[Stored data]
#####

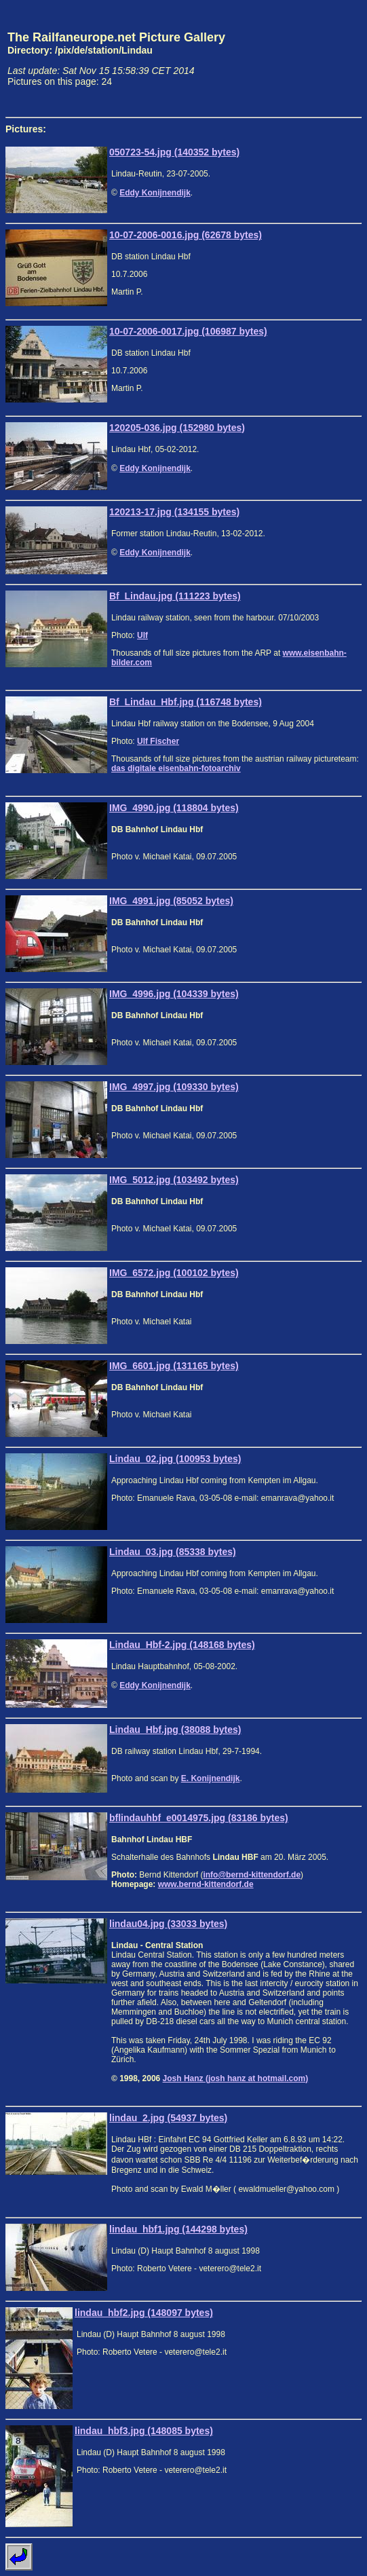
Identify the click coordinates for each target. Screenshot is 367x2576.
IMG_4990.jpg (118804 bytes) (174, 807)
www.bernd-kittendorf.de (206, 1884)
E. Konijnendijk (210, 1778)
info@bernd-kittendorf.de (252, 1875)
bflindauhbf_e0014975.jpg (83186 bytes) (198, 1817)
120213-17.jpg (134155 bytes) (174, 511)
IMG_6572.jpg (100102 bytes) (174, 1272)
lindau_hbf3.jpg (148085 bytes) (144, 2430)
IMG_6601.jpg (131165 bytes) (174, 1365)
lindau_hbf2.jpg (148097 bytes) (144, 2312)
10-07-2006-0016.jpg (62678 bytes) (185, 234)
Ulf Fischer (158, 741)
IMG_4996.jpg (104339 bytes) (174, 993)
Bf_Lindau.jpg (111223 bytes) (175, 596)
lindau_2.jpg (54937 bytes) (168, 2117)
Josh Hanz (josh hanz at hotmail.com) (236, 2078)
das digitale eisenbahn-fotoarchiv (176, 768)
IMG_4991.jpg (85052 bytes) (171, 900)
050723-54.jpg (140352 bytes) (174, 152)
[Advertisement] (298, 58)
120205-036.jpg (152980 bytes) (177, 427)
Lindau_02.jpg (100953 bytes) (175, 1458)
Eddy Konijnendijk (155, 193)
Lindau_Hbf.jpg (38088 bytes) (175, 1729)
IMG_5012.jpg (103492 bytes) (174, 1179)
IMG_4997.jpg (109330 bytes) (174, 1086)
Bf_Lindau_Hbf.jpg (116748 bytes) (185, 701)
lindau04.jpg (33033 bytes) (168, 1923)
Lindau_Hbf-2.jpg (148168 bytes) (182, 1644)
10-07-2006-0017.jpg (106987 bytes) (188, 331)
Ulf (142, 635)
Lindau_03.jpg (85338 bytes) (172, 1551)
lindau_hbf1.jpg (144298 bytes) (178, 2229)
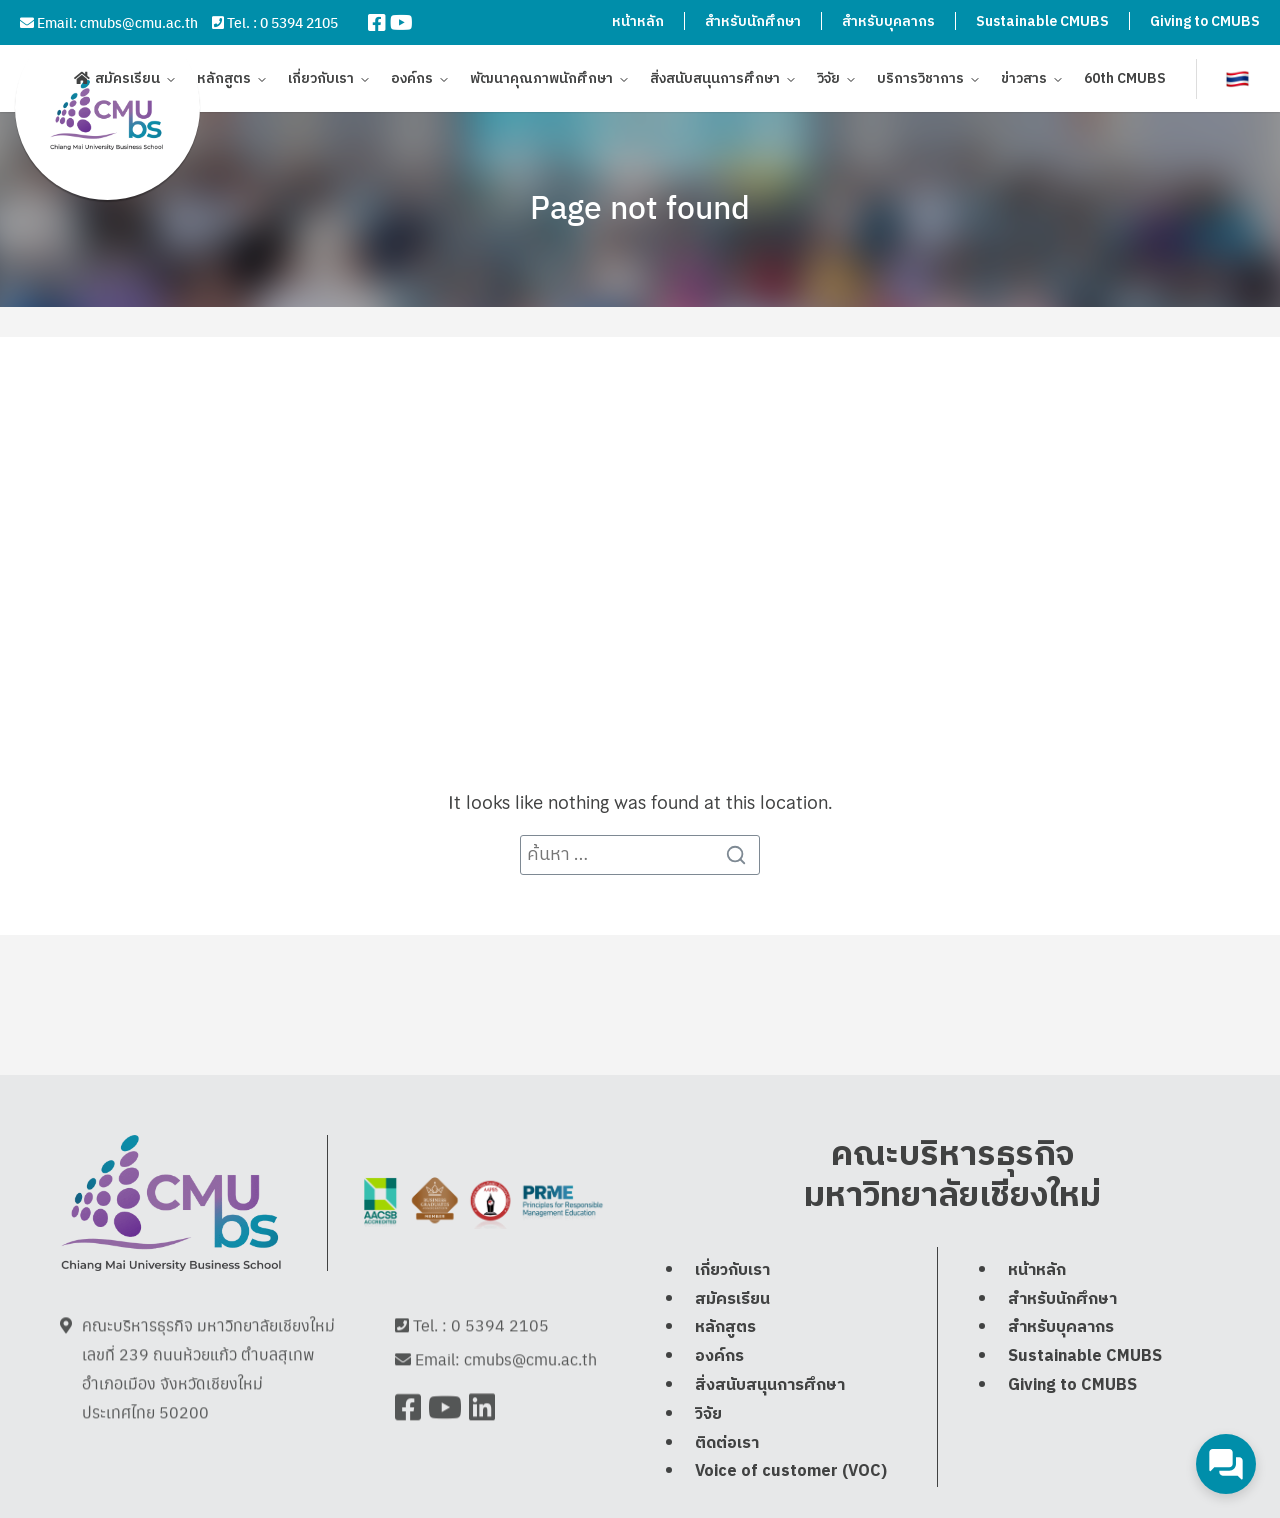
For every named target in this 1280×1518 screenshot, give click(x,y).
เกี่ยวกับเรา (321, 82)
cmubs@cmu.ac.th (139, 22)
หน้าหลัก (638, 21)
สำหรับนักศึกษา (753, 21)
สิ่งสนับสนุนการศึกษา (715, 82)
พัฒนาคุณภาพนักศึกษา (541, 82)
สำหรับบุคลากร (888, 21)
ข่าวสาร (1024, 82)
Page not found (640, 206)
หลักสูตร (224, 82)
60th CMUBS (1125, 82)
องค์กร (412, 82)
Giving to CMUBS (1205, 21)
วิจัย (828, 82)
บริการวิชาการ (920, 82)
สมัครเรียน (127, 82)
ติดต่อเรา (727, 1492)
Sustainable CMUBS (1042, 21)
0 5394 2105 (299, 22)
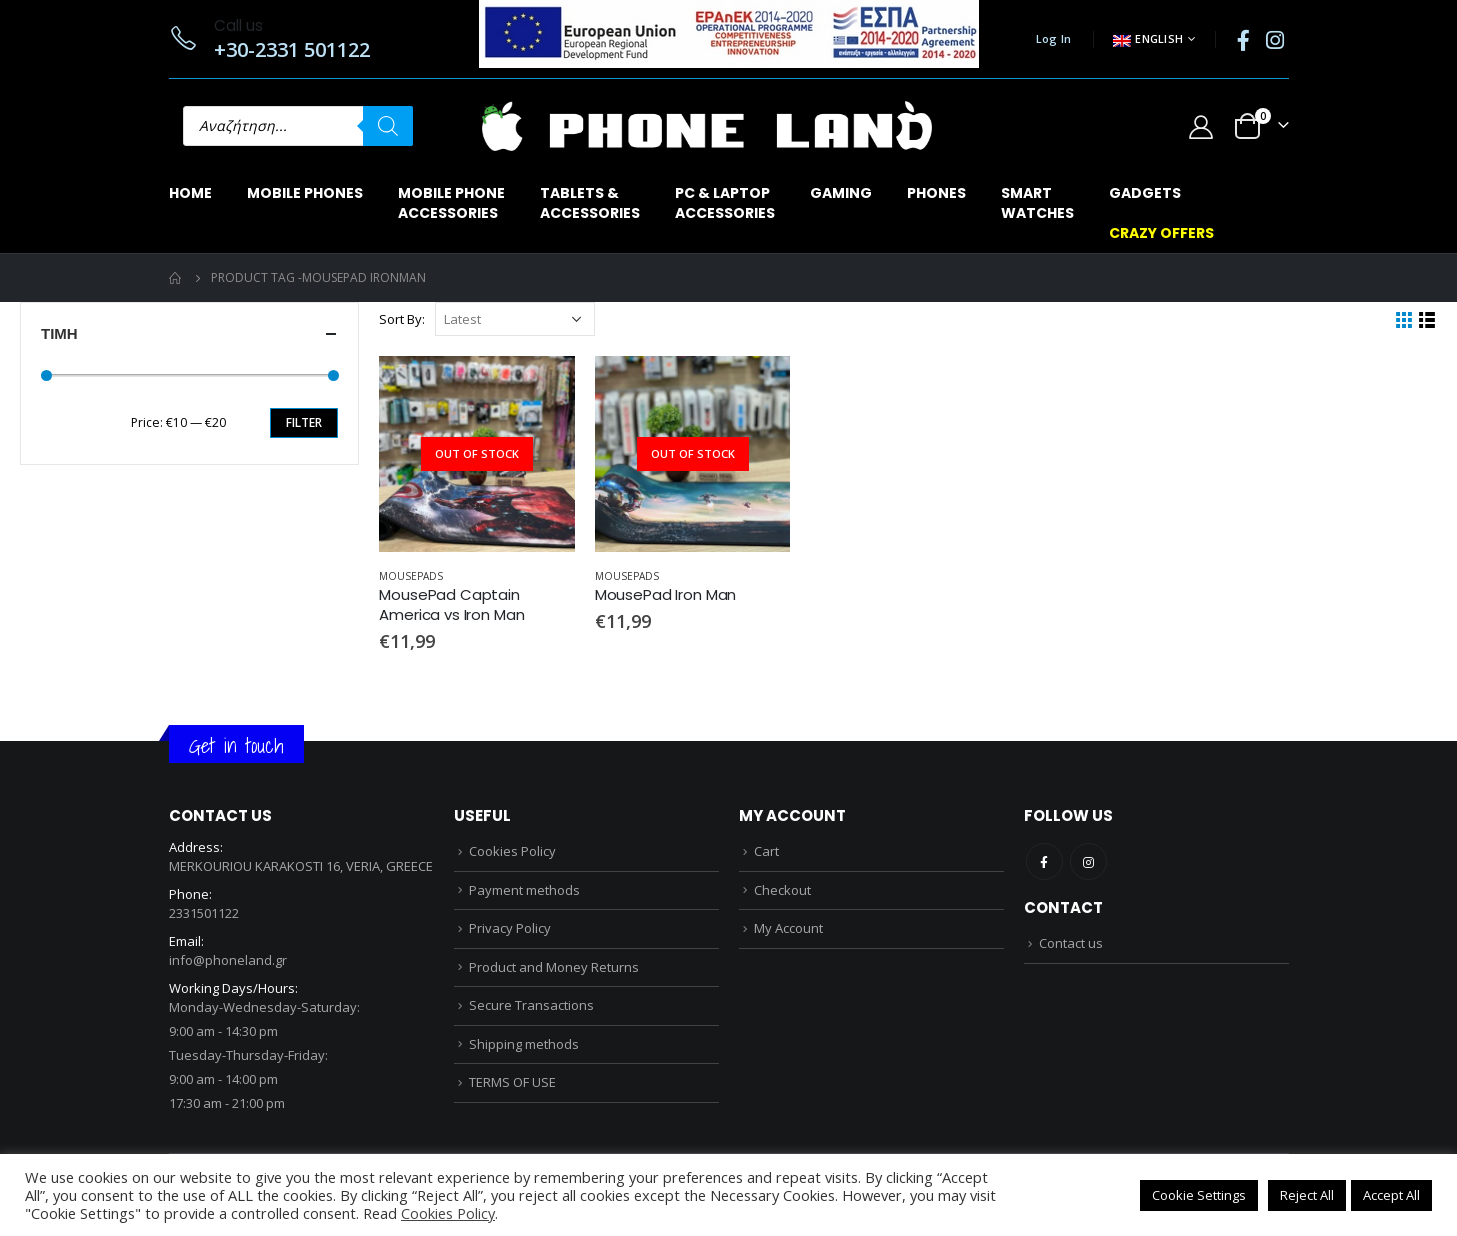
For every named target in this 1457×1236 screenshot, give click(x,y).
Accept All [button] (1391, 1195)
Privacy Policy (510, 928)
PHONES (936, 193)
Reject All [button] (1307, 1195)
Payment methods (524, 890)
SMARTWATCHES (1037, 203)
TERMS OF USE (512, 1082)
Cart (766, 851)
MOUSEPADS (411, 576)
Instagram (1088, 861)
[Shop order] (515, 319)
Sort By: (402, 319)
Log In (1054, 38)
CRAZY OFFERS (1161, 233)
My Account (788, 928)
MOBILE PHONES (305, 193)
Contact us (1071, 943)
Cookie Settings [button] (1199, 1195)
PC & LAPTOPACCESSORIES (725, 203)
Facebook (1044, 861)
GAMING (841, 193)
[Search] (388, 126)
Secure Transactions (531, 1005)
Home (190, 193)
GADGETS (1145, 193)
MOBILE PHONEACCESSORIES (451, 203)
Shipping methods (524, 1044)
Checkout (782, 890)
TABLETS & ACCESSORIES (590, 203)
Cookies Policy (512, 851)
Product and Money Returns (554, 967)
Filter (304, 422)
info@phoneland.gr (228, 960)
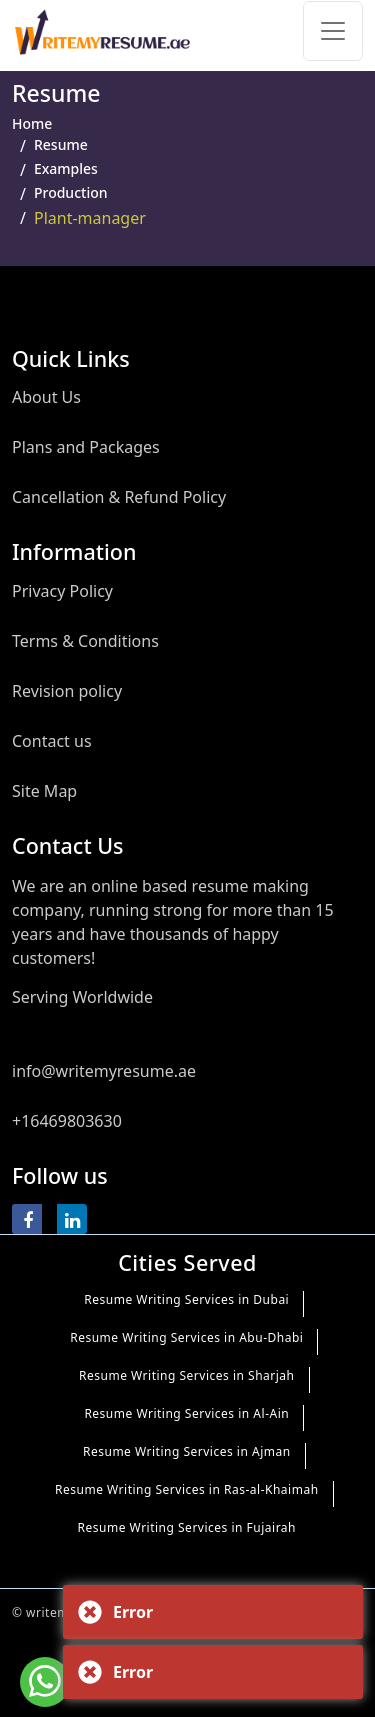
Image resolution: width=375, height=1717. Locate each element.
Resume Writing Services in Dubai (186, 1299)
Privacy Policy (62, 591)
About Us (46, 397)
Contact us (52, 741)
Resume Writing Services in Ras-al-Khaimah (187, 1489)
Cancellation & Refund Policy (119, 497)
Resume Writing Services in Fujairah (187, 1527)
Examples (66, 168)
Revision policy (67, 691)
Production (71, 192)
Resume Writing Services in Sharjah (186, 1375)
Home (32, 123)
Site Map (44, 791)
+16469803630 (67, 1121)
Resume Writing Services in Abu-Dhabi (186, 1337)
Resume (61, 144)
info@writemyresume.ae (104, 1071)
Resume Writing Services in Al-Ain (186, 1413)
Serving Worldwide (82, 997)
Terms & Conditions (85, 641)
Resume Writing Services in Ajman (187, 1451)
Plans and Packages (86, 447)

#####

Your answer is a single number: the count of lines in the records holding the string "click".

# RESULT
3